Common authentication factors:
| Factor | Meaning | Example |
|---|---|---|
| something you know | secret knowledge | password or PIN |
| something you have | physical or digital item | security token or authenticator app |
| something you are | biological feature | fingerprint or face recognition |
Two-factor authentication is stronger than using only a password because an attacker needs evidence from more than one category.
Mini Decision Table
| Clue in the question | First concept to consider | Why |
|---|---|---|
| service is slow or unreachable | availability, DoS/DDoS | the problem is access to the service |
| data is captured while travelling over a network | confidentiality, encryption | the problem is readability of transmitted data |
| a message may have been changed | integrity, digital signature or hash check | the problem is tampering |
| the system must know who is logging in | authentication | the problem is identity proof |
| suspicious packets must be reported | IDS | the problem asks for detection and alerting |
| suspicious packets must be stopped automatically | IPS | the problem asks for inline blocking |
Common Exam Mistakes
- Writing “security” without naming confidentiality, integrity, or availability.

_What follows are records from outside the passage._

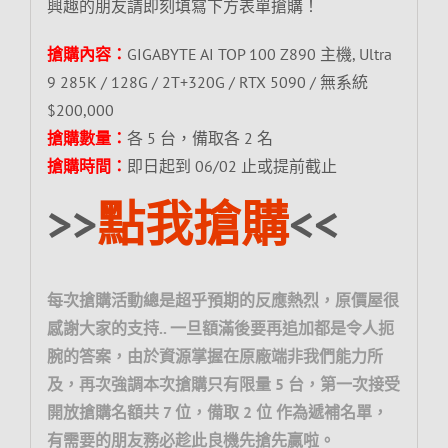
興趣的朋友請即刻填寫下方表單搶購！
搶購內容：
GIGABYTE AI TOP 100 Z890 主機, Ultra
9 285K / 128G / 2T+320G / RTX 5090 / 無系統
$200,000
搶購數量：
各 5 台，備取各 2 名
搶購時間：
即日起到 06/02 止或提前截止
>>
點我搶購
<<
每次搶購活動總是超乎預期的反應熱烈，原價屋很
感謝大家的支持.. 一旦額滿後要再追加都是令人扼
腕的答案，由於資源掌握在原廠端非我們能力所
及，再次強調本次搶購只有限量 5 台，第一次接受
開放搶購名額共 7 位，備取 2 位 作為遞補名單，
有需要的朋友務必趁此良機先搶先贏啦。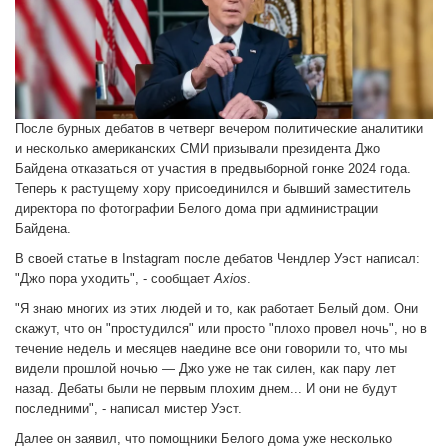
После бурных дебатов в четверг вечером политические аналитики
и несколько американских СМИ призывали президента Джо
Байдена отказаться от участия в предвыборной гонке 2024 года.
Теперь к растущему хору присоединился и бывший заместитель
директора по фотографии Белого дома при администрации
Байдена.
В своей статье в Instagram после дебатов Чендлер Уэст написал:
"Джо пора уходить", - сообщает
Axios
.
"Я знаю многих из этих людей и то, как работает Белый дом. Они
скажут, что он "простудился" или просто "плохо провел ночь", но в
течение недель и месяцев наедине все они говорили то, что мы
видели прошлой ночью — Джо уже не так силен, как пару лет
назад. Дебаты были не первым плохим днем... И они не будут
последними", - написал мистер Уэст.
Далее он заявил, что помощники Белого дома уже несколько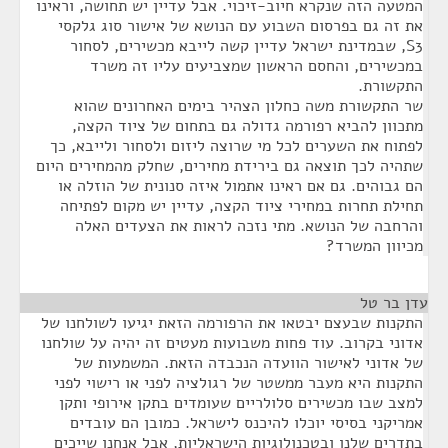
המטעה הזה שנקרא חיוב-זיכוי. אבל עדיין יש תחושה, וראינו
את זה גם בפרסום השבוע עם הנושא של אישור סוג גלקסי
S3, שבמדינת ישראל עדיין קשה לייבא מכשירים, לסחור
במכשירים, והחסם הראשון שמצביעים עליו זה משרד
התקשורת.
שר התקשורת משה כחלון הצהיר בימים האחרונים שהוא
מתכוון להביא רפורמה גדולה גם בתחום של ציוד הקצה,
לפתוח את השערים לכל מי שרוצה ליזום ולסחור ולייבא, כך
שתהיה לכך תוצאה גם בירידת מחירים, שחלק מהמחירים היום
הם גבוהים. גם אם ראינו אתמול איזה סנונית של הוזלה או
תחילת תחרות במחירי ציוד הקצה, עדיין יש מקום לפתיחה
והרחבה של הנושא. מתי נזכה לראות את הצעדים האלה
מכיוון המשרד?
עדן בר טל
¶
התקנות שבעצם יבטאו את הרפורמה הזאת יגיעו לשולחנו של
אדוני בקרוב. עוד פחות משבועות מעטים זה יהיה על שולחנו
של אדוני לאישור הוועדה הנכבדה הזאת. המשמעות של
התקנות היא מעבר ממשטר של רגולציה לפני או רישוי לפני
למצב שבו מכשירים סלולריים שעומדים בתקן אירופי ותקן
אמריקני בסיסי יוכלו להיכנס לישראל. כמובן הם עובדים
בתדרים שלנו ובטכנולוגיות הישראליות, אבל אנחנו שייכים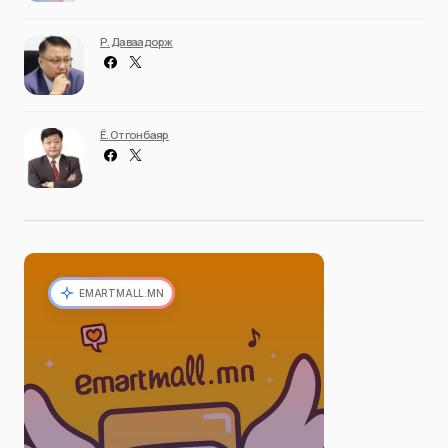
Р. Даваадорж
Ё. Отгонбаяр
EMARTMALL.MN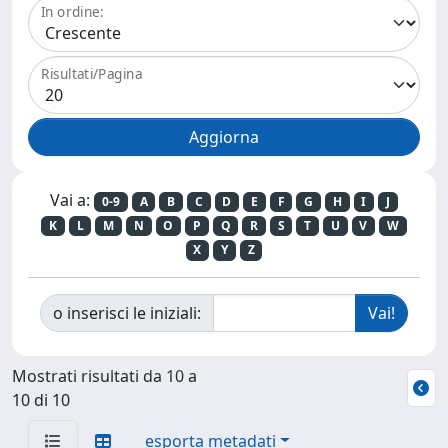
In ordine:
Risultati/Pagina
Vai a:
0-9
A
B
C
D
E
F
G
H
I
J
K
L
M
N
O
P
Q
R
S
T
U
V
W
X
Y
Z
o inserisci le iniziali:
Mostrati risultati da 10 a
10 di 10
esporta metadati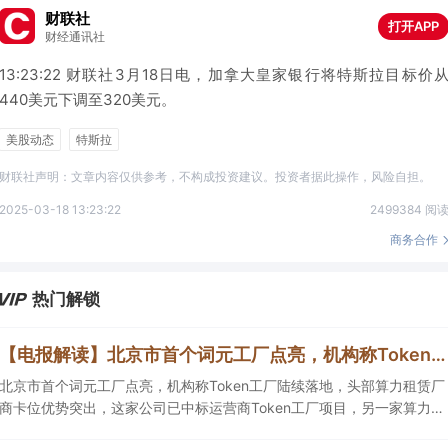
财联社
打开APP
财经通讯社
13:23:22 财联社3月18日电，加拿大皇家银行将特斯拉目标价
440美元下调至320美元。
美股动态
特斯拉
财联社声明：文章内容仅供参考，不构成投资建议。投资者据此操作，风险自担。
2025-03-18 13:23:22
2499384 阅
商务合作
热门解锁
【电报解读】北京市首个词元工厂点亮，机构称Token工厂陆续落地，头部算力租赁厂商卡位优势突出，这家公司已中标运营商Token工厂项目
北京市首个词元工厂点亮，机构称Token工厂陆续落地，头部算力租赁厂
商卡位优势突出，这家公司已中标运营商Token工厂项目，另一家算力租
赁服务已成功服务十余名客户。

- Saying a firewall prevents all attacks.
- Confusing IDS and IPS: IDS detects and alerts; IPS can block.
- Saying encryption proves who sent a message. Encryption protects readability; authentication and signatures address identity and trust.
- Saying a digital signature hides the message. A signature proves integrity and sender authenticity; encryption hides content.
- Treating DoS as data theft. DoS mainly harms availability.
- Describing malware only as “a virus”. Virus is one malware type, not the whole category.
One-Minute Comparison Table
| If the problem is… | Do not jump to… | Better first thought |
|---|---|---|
| service unavailable | encryption | availability, DoS, filtering or prevention |
| message can be read | firewall only | confidentiality, encryption |
| message may be forged or changed | password only | integrity and authenticity, digital signature |
| user identity is uncertain | encryption only | authentication |
| suspicious traffic is seen | ”the firewall solves all” | decide whether detection, alerting, or blocking is needed |
Revision Checklist
You should be able to:
- identify whether a scenario harms confidentiality, integrity, or availability;
- explain malware, virus, worm, trojan, ransomware, spyware, and keylogger in plain language;
- distinguish DoS from DDoS;
- explain why firewall rules can block some traffic but not all attacks;
- distinguish IDS from IPS;
- explain symmetric and asymmetric encryption without doing cryptographic mathematics;
- trace a digital signature at a conceptual level;
- choose suitable authentication factors for a scenario.